Capítulo
1: El Dios de toda consolación
Al
considerar los primeros versículos de este capítulo conviene llevar en mente
que algunos se oponían a Pablo, y esta circunstancia realza la hermosa ternura
del saludo que manda. Hará mención de sus aflicciones, pero comienza con
“bendito” y reconoce que viene de Dios el consuelo que tiene.
Sus
sufrimientos le han traído una revelación nueva de Dios expresada en un Nombre
nuevo, uno que es maravilloso en su ternura: “Padre de misericordias y Dios de
toda consolación”. Él es el originador de todas las misericordias, la fuente de
donde fluyen. Es “el Padre de las luces”, Santiago 1.17; “las misericordias de
Dios”, Romanos 12.1; “el Padre de los espíritus”, Hebreos 12.9; “el Padre de
gloria”, Efesios 1.17. Si hay una misericordia, Él es su Padre, cualquiera que
sea. Es a la vez el Padre de toda consolación, y tiene el buen ánimo y consuelo
que el amor puede impartir a un ser amado al llenar su más íntima necesidad.
Pablo
hace mención de las misericordias y la consolación antes de hablar de la
aflicción, pero en toda ocasión cuando había estado afligido, fue sostenido por
la mano de Dios, y de ella derivó bendiciones. ¿Bendiciones? Sí, y no la menor
de ellas la oportunidad de extender simpatía a otros, fruto de la simpatía
divina que él mismo había recibido. Tenía no sólo una revelación nueva de parte
de Dios, sino también un poder nuevo para consolar a otros, y sus contratiempos
añadían a su utilidad en el servicio del Señor.
Es
solamente en la medida que de buena gana se aprenda y se acepte el reproche de
Cristo que el sufrimiento está absorbido por su consolación, v. 5. Con todo, lo
que le tocó a Pablo en el servicio de Cristo fue para el bien de los corintios,
y él veía las aflicciones de ellos como un testimonio de que compartían su
consuelo.
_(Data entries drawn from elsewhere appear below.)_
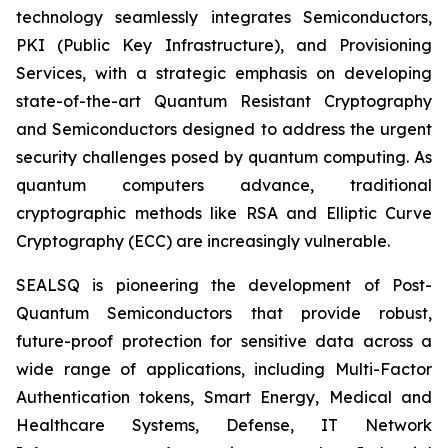
technology seamlessly integrates Semiconductors,
PKI (Public Key Infrastructure), and Provisioning
Services, with a strategic emphasis on developing
state-of-the-art Quantum Resistant Cryptography
and Semiconductors designed to address the urgent
security challenges posed by quantum computing. As
quantum computers advance, traditional
cryptographic methods like RSA and Elliptic Curve
Cryptography (ECC) are increasingly vulnerable.
SEALSQ is pioneering the development of Post-
Quantum Semiconductors that provide robust,
future-proof protection for sensitive data across a
wide range of applications, including Multi-Factor
Authentication tokens, Smart Energy, Medical and
Healthcare Systems, Defense, IT Network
No quería que ignoraran lo que había sufrido, ya que le permitía
manifestar cuán profundo era su cuidado por ellos. Su tribulación le había
enseñado a Pablo una confianza inconmovible en Dios, vv 9, 10. ¡Estaría con él
en toda y cualquiera circunstancia el Dios que podía conducirle a través de la
tribulación en Asia, v. 8!
En cuanto al hecho de
que no les había visitado, él tenía buena conciencia, vv 12 al 14. Además, era
hombre de ciertas convicciones, vv 15 al 24. Sus decisiones no eran “según la
carne”; su mensaje era definitivo, y la razón por su ausencia era la del v. 23.
Como siempre, su amor por ellos gobernaba su actuación.